While the Obama Administration recognizes the critical need for tax reform, the administration's proposal maintains the government's implicit preference for some industries at the expense of others and fails to maximize the job creation possible through comprehensive tax reform, according to the Retail Industry Leaders Association (RILA).
"While we applaud the President for recognizing the urgent need for reform and stepping forward with a corporate tax reform plan, [the] proposal falls short of the bold reforms that are sorely needed," said Katherine Lugar, executive vice president for public affairs. "With 12.8 million unemployed Americans looking for work, comprehensive tax reform that spurs investment and job creation can't come soon enough, but if it's worth doing, it's worth doing right."
The job growth that would result from bold comprehensive tax reform would be pronounced within the retail industry, where in addition to being one of the largest private-sector employers, with nearly 15 million jobs, the retail industry pays among the highest effective corporate income tax rates today.

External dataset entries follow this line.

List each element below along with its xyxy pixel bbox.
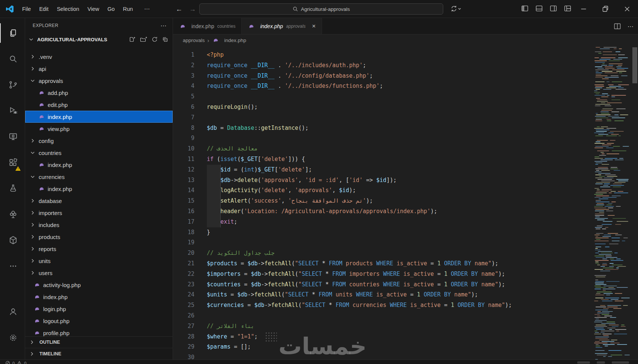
code-line-13[interactable]: 13 $db->delete('approvals', 'id = :id', … (173, 175, 593, 186)
code-line-29[interactable]: 29$params = []; (173, 342, 593, 352)
tree-item-logout-php[interactable]: logout.php (25, 315, 173, 327)
outline-section[interactable]: OUTLINE (25, 336, 173, 348)
toggle-panel-icon[interactable] (535, 5, 543, 12)
tree-item-countries[interactable]: countries (25, 147, 173, 159)
sync-dropdown-icon[interactable] (450, 5, 462, 12)
tree-item-importers[interactable]: importers (25, 207, 173, 219)
tree-item-units[interactable]: units (25, 255, 173, 267)
tree-item-add-php[interactable]: add.php (25, 87, 173, 99)
activity-tree-ext[interactable] (0, 205, 25, 224)
tab-approvals[interactable]: index.phpapprovals× (242, 18, 322, 34)
code-line-25[interactable]: 25$currencies = $db->fetchAll("SELECT * … (173, 300, 593, 311)
tree-item-includes[interactable]: includes (25, 219, 173, 231)
refresh-icon[interactable] (152, 36, 158, 42)
tree-item-api[interactable]: api (25, 63, 173, 75)
code-line-12[interactable]: 12 $id = (int)$_GET['delete']; (173, 165, 593, 175)
activity-more[interactable] (0, 256, 25, 276)
tree-item-index-php[interactable]: index.php (25, 111, 173, 123)
tree-item-index-php[interactable]: index.php (25, 291, 173, 303)
activity-package-ext[interactable] (0, 230, 25, 250)
code-line-22[interactable]: 22$importers = $db->fetchAll("SELECT * F… (173, 269, 593, 280)
code-line-3[interactable]: 3require_once __DIR__ . '/../config/data… (173, 71, 593, 81)
tree-item-config[interactable]: config (25, 135, 173, 147)
code-line-8[interactable]: 8$db = Database::getInstance(); (173, 123, 593, 134)
code-line-9[interactable]: 9 (173, 133, 593, 144)
tab-countries[interactable]: index.phpcountries (173, 18, 242, 34)
settings-button[interactable] (0, 328, 25, 347)
code-line-20[interactable]: 20// جلب جداول التكويد (173, 248, 593, 259)
code-line-24[interactable]: 24$units = $db->fetchAll("SELECT * FROM … (173, 290, 593, 300)
menu-view[interactable]: View (83, 3, 103, 15)
menu-file[interactable]: File (18, 3, 35, 15)
breadcrumb-file[interactable]: index.php (224, 38, 247, 43)
code-editor[interactable]: 1<?php2require_once __DIR__ . '/../inclu… (173, 46, 638, 364)
code-line-5[interactable]: 5 (173, 92, 593, 102)
menu-edit[interactable]: Edit (35, 3, 53, 15)
tab-close-icon[interactable]: × (312, 23, 316, 29)
scrollbar[interactable] (632, 46, 638, 364)
activity-explorer[interactable] (0, 23, 25, 43)
problems-status[interactable]: 0 0 (5, 361, 26, 364)
timeline-section[interactable]: TIMELINE (25, 348, 173, 359)
code-line-2[interactable]: 2require_once __DIR__ . '/../includes/au… (173, 60, 593, 71)
tree-item-currencies[interactable]: currencies (25, 171, 173, 183)
code-line-16[interactable]: 16 header('Location: /Agricultural-appro… (173, 206, 593, 217)
menu-selection[interactable]: Selection (53, 3, 83, 15)
minimap[interactable] (594, 46, 632, 364)
code-line-4[interactable]: 4require_once __DIR__ . '/../includes/fu… (173, 81, 593, 92)
command-center-search[interactable]: Agricultural-approvals (199, 3, 443, 15)
editor-more-button[interactable]: ⋯ (627, 23, 633, 30)
code-line-26[interactable]: 26 (173, 311, 593, 321)
activity-search[interactable] (0, 49, 25, 69)
toggle-secondary-sidebar-icon[interactable] (549, 5, 557, 12)
scrollbar-thumb[interactable] (632, 47, 637, 83)
new-file-icon[interactable] (129, 36, 135, 42)
customize-layout-icon[interactable] (564, 5, 572, 12)
code-line-1[interactable]: 1<?php (173, 50, 593, 60)
forward-button[interactable]: → (189, 5, 196, 13)
minimize-button[interactable] (573, 0, 594, 18)
menu-run[interactable]: Run (119, 3, 137, 15)
close-button[interactable] (616, 0, 638, 18)
menu-overflow-button[interactable]: ⋯ (140, 3, 154, 15)
code-line-21[interactable]: 21$products = $db->fetchAll("SELECT * FR… (173, 259, 593, 269)
code-line-10[interactable]: 10// معالجة الحذف (173, 144, 593, 154)
tree-item--venv[interactable]: .venv (25, 51, 173, 63)
activity-run-debug[interactable] (0, 101, 25, 120)
toggle-sidebar-icon[interactable] (521, 5, 529, 12)
tree-item-users[interactable]: users (25, 267, 173, 279)
tree-item-activity-log-php[interactable]: activity-log.php (25, 279, 173, 291)
tree-item-edit-php[interactable]: edit.php (25, 99, 173, 111)
accounts-button[interactable] (0, 302, 25, 321)
code-line-17[interactable]: 17 exit; (173, 217, 593, 227)
new-folder-icon[interactable] (140, 36, 147, 42)
restore-button[interactable] (594, 0, 616, 18)
tree-item-login-php[interactable]: login.php (25, 303, 173, 315)
code-line-6[interactable]: 6requireLogin(); (173, 102, 593, 113)
tree-item-products[interactable]: products (25, 231, 173, 243)
code-line-14[interactable]: 14 logActivity('delete', 'approvals', $i… (173, 185, 593, 196)
code-line-23[interactable]: 23$countries = $db->fetchAll("SELECT * F… (173, 280, 593, 290)
tree-item-approvals[interactable]: approvals (25, 75, 173, 87)
code-line-15[interactable]: 15 setAlert('success', 'تم حذف الموافقة … (173, 196, 593, 206)
explorer-more-button[interactable]: ⋯ (161, 22, 167, 29)
activity-testing[interactable] (0, 179, 25, 198)
activity-extensions[interactable]: ! (0, 153, 25, 172)
tree-item-reports[interactable]: reports (25, 243, 173, 255)
tree-item-database[interactable]: database (25, 195, 173, 207)
breadcrumb-folder[interactable]: approvals (183, 38, 205, 43)
code-line-18[interactable]: 18} (173, 227, 593, 238)
tree-item-index-php[interactable]: index.php (25, 183, 173, 195)
collapse-all-icon[interactable] (162, 36, 168, 42)
back-button[interactable]: ← (176, 5, 182, 13)
code-line-19[interactable]: 19 (173, 238, 593, 248)
code-line-11[interactable]: 11if (isset($_GET['delete'])) { (173, 154, 593, 165)
code-line-28[interactable]: 28$where = "1=1"; (173, 332, 593, 342)
tree-item-index-php[interactable]: index.php (25, 159, 173, 171)
project-root-row[interactable]: AGRICULTURAL-APPROVALS (25, 33, 173, 46)
activity-remote-explorer[interactable] (0, 127, 25, 146)
code-line-7[interactable]: 7 (173, 113, 593, 123)
tree-item-view-php[interactable]: view.php (25, 123, 173, 135)
code-area[interactable]: 1<?php2require_once __DIR__ . '/../inclu… (173, 46, 593, 364)
activity-source-control[interactable] (0, 75, 25, 95)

RILA supports comprehensive tax reform that:
1. Eliminates special preferences that give some an advantage over others
2. Substantially lowers the rate for all business taxpayers
3. Addresses the tax rules applicable to all business types, as well as individual consumers
4. Simplifies and stabilizes the tax code
5. Restores America's global competitiveness by instituting a territorial tax system
Comprehensive reforms that meet this standard will free companies to invest, grow their businesses, and create new jobs.
"Government shouldn't use the tax code to pick winners and losers. Unfortunately, the President's proposal preserves special preferences that give some industries advantages at the expense of others," said Lugar. "Further, the Administration's plan effectively maintains the taxation of international income, a harmful policy that is increasingly unique to the United States."
A territorial tax system, similar to those widely adopted around the world, would focus U.S. taxation on the domestic earnings of U.S. businesses and prevent the double taxation of their foreign operations abroad, which currently puts them at a competitive disadvantage to foreign competitors.